ATLAS also includes case studies — real-world examples of adversarial AI attacks documented with specific techniques used, targets, and outcomes. These case studies are invaluable for threat modeling because they show how theoretical attacks play out in practice.
For the exam, know that ATLAS is the primary framework for mapping adversarial AI techniques to defensive controls. It provides a common language for describing AI attacks, just as ATT&CK provides a common language for traditional cyber attacks.
The MIT AI Risk Repository is an academic resource that categorizes AI risks by domain, severity, and likelihood. It provides a structured taxonomy of risks beyond just security — including societal, ethical, and operational risks. For the exam, understand that this repository is a risk identification resource, not a technical attack framework. It helps organizations understand the broader risk landscape when making governance decisions about AI deployment.
The CVE AI Working Group extends the Common Vulnerabilities and Exposures system to cover AI-specific vulnerabilities. Just as traditional software vulnerabilities get CVE identifiers, AI vulnerabilities — such as specific prompt injection techniques or model-specific weaknesses — are being cataloged in a standardized way. This enables security teams to track disclosed AI vulnerabilities using the same infrastructure they use for traditional software.
STRIDE is a classic threat modeling framework that maps well to AI architectures. Each STRIDE category has specific AI implications.
Spoofing — An attacker impersonates a legitimate user, model, or data source. In AI contexts, this includes adversarial examples that trick a model into misidentifying inputs, or spoofed data sources that inject poisoned training data.
Tampering — Unauthorized modification of data or models. Data poisoning and model tampering are direct examples. An attacker who can modify model weights, training data, or inference inputs can fundamentally alter system behavior.

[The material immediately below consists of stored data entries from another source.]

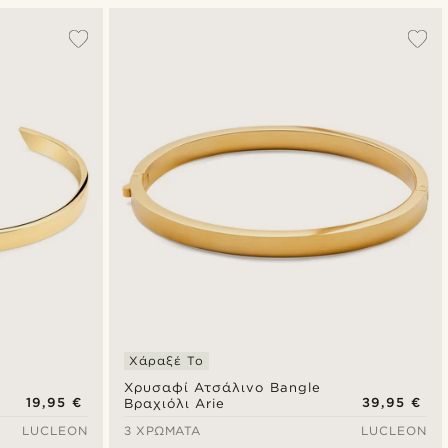
Δημοφιλέστερα
Πιο καινούρια
Φθηνότερα
Ακριβότερα
Χάραξέ Το
Χρυσαφί Ατσάλινο Bangle
19,95 €
39,95 €
Βραχιόλι Arie
LUCLEON
3 ΧΡΏΜΑΤΑ
LUCLEON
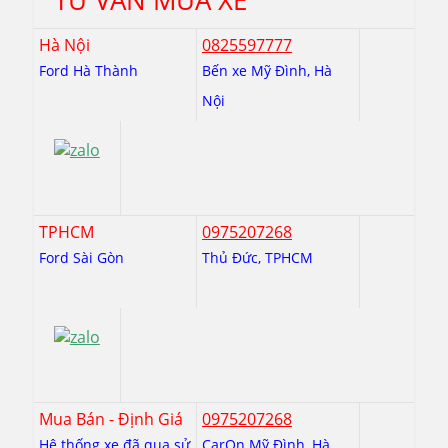
TƯ VẤN MUA XE
Hà Nội
0825597777
Ford Hà Thành
Bến xe Mỹ Đình, Hà
Nội
TPHCM
0975207268
Ford Sài Gòn
Thủ Đức, TPHCM
Mua Bán - Định Giá
0975207268
Hệ thống xe đã qua sử
CarOn Mỹ Đình, Hà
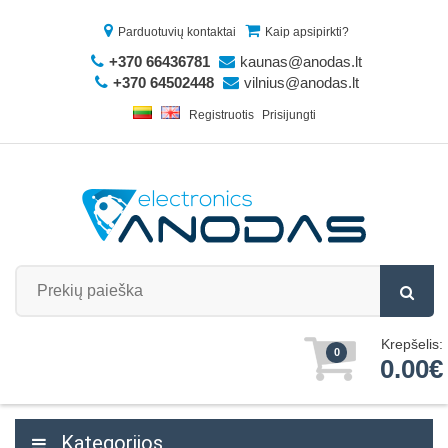
Parduotuvių kontaktai
Kaip apsipirkti?
+370 66436781
kaunas@anodas.lt
+370 64502448
vilnius@anodas.lt
Registruotis
Prisijungti
Krepšelis:
0
0.00€
Kategorijos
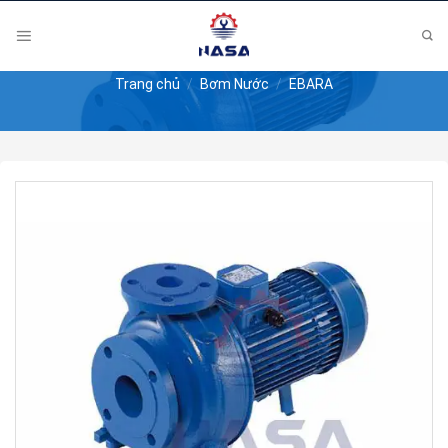
Skip
to
content
Trang chủ
/
Bơm Nước
/
EBARA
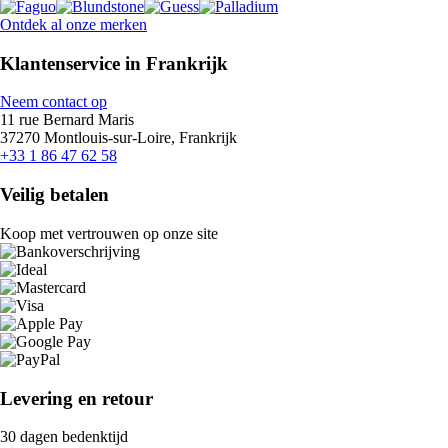
Ontdek al onze merken
Klantenservice in Frankrijk
Neem contact op
11 rue Bernard Maris
37270 Montlouis-sur-Loire, Frankrijk
+33 1 86 47 62 58
Veilig betalen
Koop met vertrouwen op onze site
Levering en retour
30 dagen bedenktijd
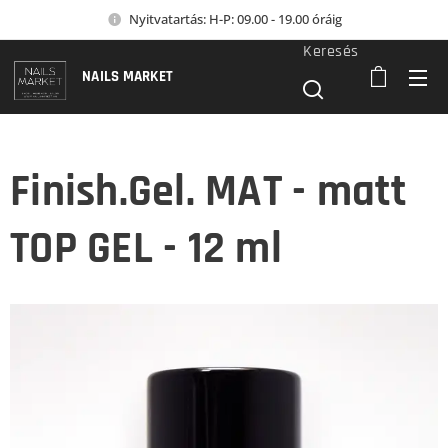
Nyitvatartás: H-P: 09.00 - 19.00 óráig
Keresés
NAILS MARKET
Finish.Gel. MAT - matt
TOP GEL - 12 ml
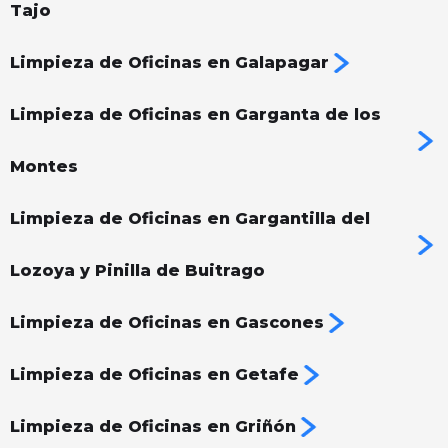
Tajo
Limpieza de Oficinas en Galapagar
Limpieza de Oficinas en Garganta de los
Montes
Limpieza de Oficinas en Gargantilla del
Lozoya y Pinilla de Buitrago
Limpieza de Oficinas en Gascones
Limpieza de Oficinas en Getafe
Limpieza de Oficinas en Griñón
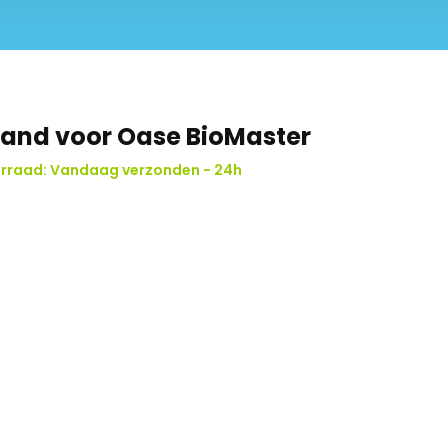
mand voor Oase BioMaster
rraad: Vandaag verzonden - 24h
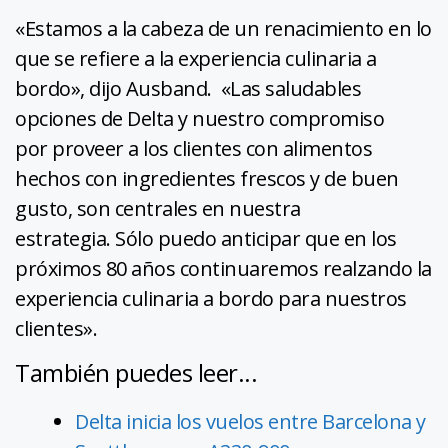
«Estamos a la cabeza de un renacimiento en lo
que se refiere a la experiencia culinaria a
bordo», dijo Ausband. «Las saludables
opciones de Delta y nuestro compromiso
por proveer a los clientes con alimentos
hechos con ingredientes frescos y de buen
gusto, son centrales en nuestra
estrategia. Sólo puedo anticipar que en los
próximos 80 años continuaremos realzando la
experiencia culinaria a bordo para nuestros
clientes».
También puedes leer...
Delta inicia los vuelos entre Barcelona y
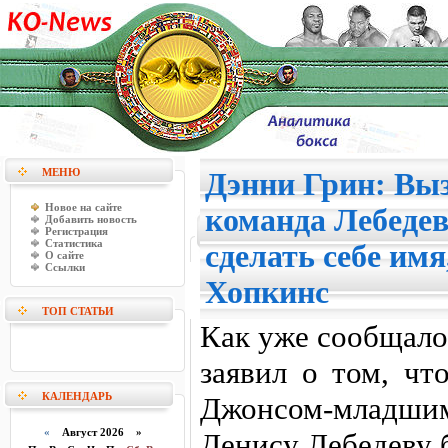
МЕНЮ
Дэнни Грин: Вы
Новое на сайте
команда Лебедев
Добавить новость
Регистрация
Статистика
сделать себе им
О сайте
Ссылки
Хопкинс
ТОП СТАТЬИ
Как уже сообщало
заявил о том, чт
КАЛЕНДАРЬ
Джонсом-младшим
«
Август 2026 »
Денису Лебедеву 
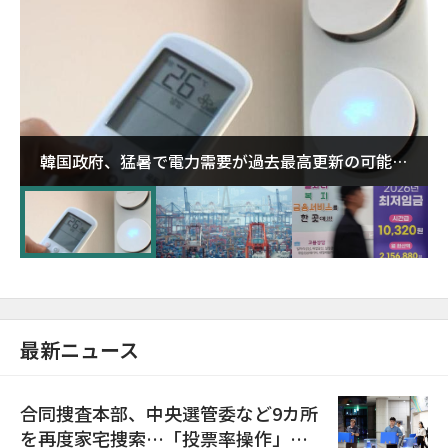
韓国政府、猛暑で電力需要が過去最高更新の可能性
に需給対応体制を点検
最新ニュース
合同捜査本部、中央選管委など9カ所
を再度家宅捜索…「投票率操作」の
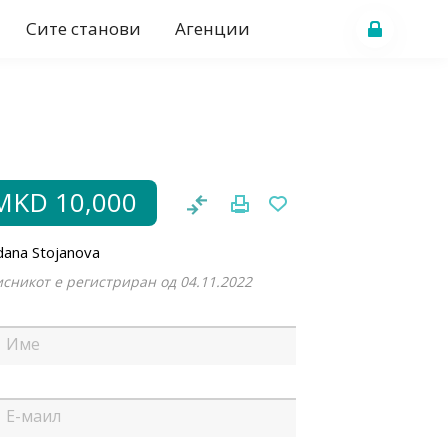
Сите станови
Агенции
MKD 10,000
dana Stojanova
сникот е регистриран од 04.11.2022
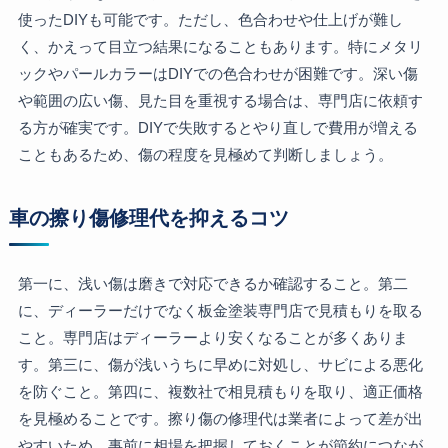
使ったDIYも可能です。ただし、色合わせや仕上げが難し
く、かえって目立つ結果になることもあります。特にメタリ
ックやパールカラーはDIYでの色合わせが困難です。深い傷
や範囲の広い傷、見た目を重視する場合は、専門店に依頼す
る方が確実です。DIYで失敗するとやり直しで費用が増える
こともあるため、傷の程度を見極めて判断しましょう。
車の擦り傷修理代を抑えるコツ
第一に、浅い傷は磨きで対応できるか確認すること。第二
に、ディーラーだけでなく板金塗装専門店で見積もりを取る
こと。専門店はディーラーより安くなることが多くありま
す。第三に、傷が浅いうちに早めに対処し、サビによる悪化
を防ぐこと。第四に、複数社で相見積もりを取り、適正価格
を見極めることです。擦り傷の修理代は業者によって差が出
やすいため、事前に相場を把握しておくことが節約につなが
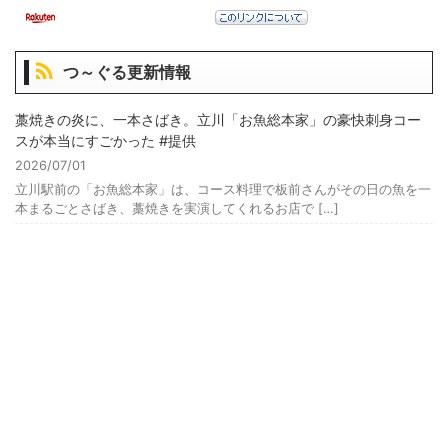
つ～ぐる更新情報
藁焼きの炎に、一本さばき。立川「お魚総本家」の豪快刺身コー
スが本当にすごかった #提供
2026/07/01
立川駅前の「お魚総本家」は、コース料理で板前さんがその日の魚を一
本まるごとさばき、藁焼きを実演してくれるお店で […]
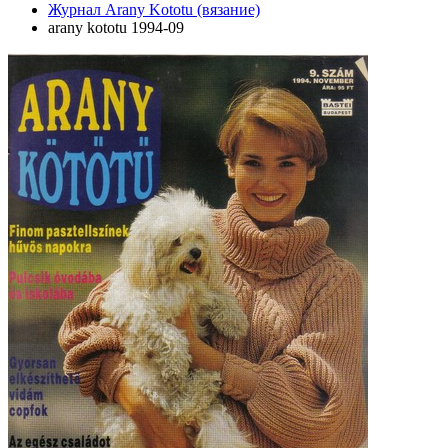
Журнал Arany Kototu (вязание)
arany kototu 1994-09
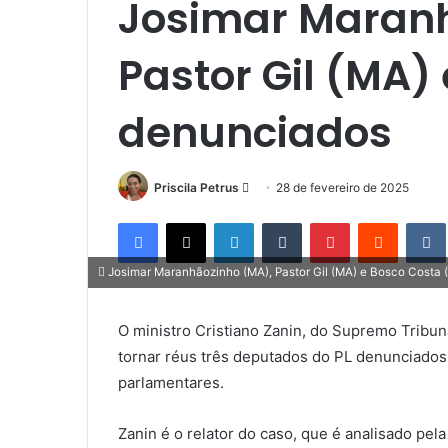
Josimar Maranh
Pastor Gil (MA)
denunciados
Priscila Petrus
M
28 de fevereiro de 2025
a
Facebook
X
Linkedin
Tumblr
Pinterest
Reddit
n
d
Josimar Maranhãozinho (MA), Pastor Gil (MA) e Bosco Costa 
e
u
O ministro Cristiano Zanin, do Supremo Tribuna
m
tornar réus três deputados do PL denunciado
e
-
parlamentares.
m
a
Zanin é o relator do caso, que é analisado pel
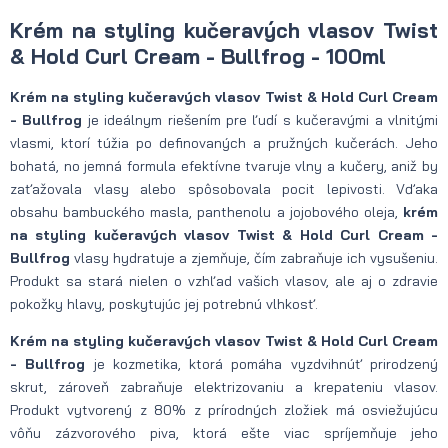
Krém na styling kučeravých vlasov Twist
& Hold Curl Cream - Bullfrog - 100ml
Krém na styling kučeravých vlasov Twist & Hold Curl Cream
- Bullfrog
je ideálnym riešením pre ľudí s kučeravými a vlnitými
vlasmi, ktorí túžia po definovaných a pružných kučerách. Jeho
bohatá, no jemná formula efektívne tvaruje vlny a kučery, aniž by
zaťažovala vlasy alebo spôsobovala pocit lepivosti. Vďaka
obsahu bambuckého masla, panthenolu a jojobového oleja,
krém
na styling kučeravých vlasov Twist & Hold Curl Cream -
Bullfrog
vlasy hydratuje a zjemňuje, čím zabraňuje ich vysušeniu.
Produkt sa stará nielen o vzhľad vašich vlasov, ale aj o zdravie
pokožky hlavy, poskytujúc jej potrebnú vlhkosť.
Krém na styling kučeravých vlasov Twist & Hold Curl Cream
- Bullfrog
je kozmetika, ktorá pomáha vyzdvihnúť prirodzený
skrut, zároveň zabraňuje elektrizovaniu a krepateniu vlasov.
Produkt vytvorený z 80% z prírodných zložiek má osviežujúcu
vôňu zázvorového piva, ktorá ešte viac spríjemňuje jeho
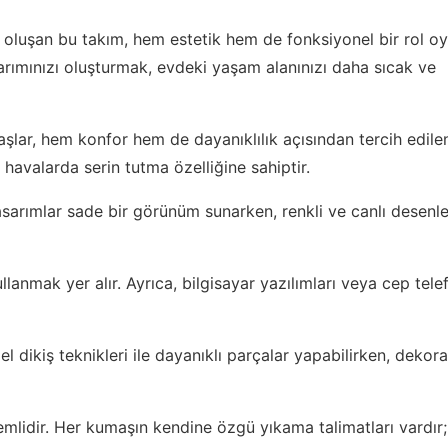
n oluşan bu takım, hem estetik hem de fonksiyonel bir rol oy
asarımınızı oluşturmak, evdeki yaşam alanınızı daha sıcak ve
lar, hem konfor hem de dayanıklılık açısından tercih edile
 havalarda serin tutma özelliğine sahiptir.
sarımlar sade bir görünüm sunarken, renkli ve canlı desenl
lanmak yer alır. Ayrıca, bilgisayar yazılımları veya cep telef
dikiş teknikleri ile dayanıklı parçalar yapabilirken, dekora
lidir. Her kumaşın kendine özgü yıkama talimatları vardır;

Repudiation — Actions that cannot be attributed to a specific actor. AI systems often lack comprehensive audit trails, making it difficult to determine who submitted a specific prompt, who modified training data, or who approved a model deployment.
Information Disclosure — Unauthorized access to sensitive information. AI-specific examples include training data extraction, system prompt leakage, membership inference attacks, and model inversion.
Denial of Service — Making the system unavailable. Model DoS attacks use carefully crafted inputs to exhaust computational resources. A single complex prompt can consume more GPU time than thousands of normal requests.
Elevation of Privilege — Gaining unauthorized capabilities. In AI systems, this often manifests as excessive agency — where a prompt injection causes the model to use tools or access data beyond its intended scope.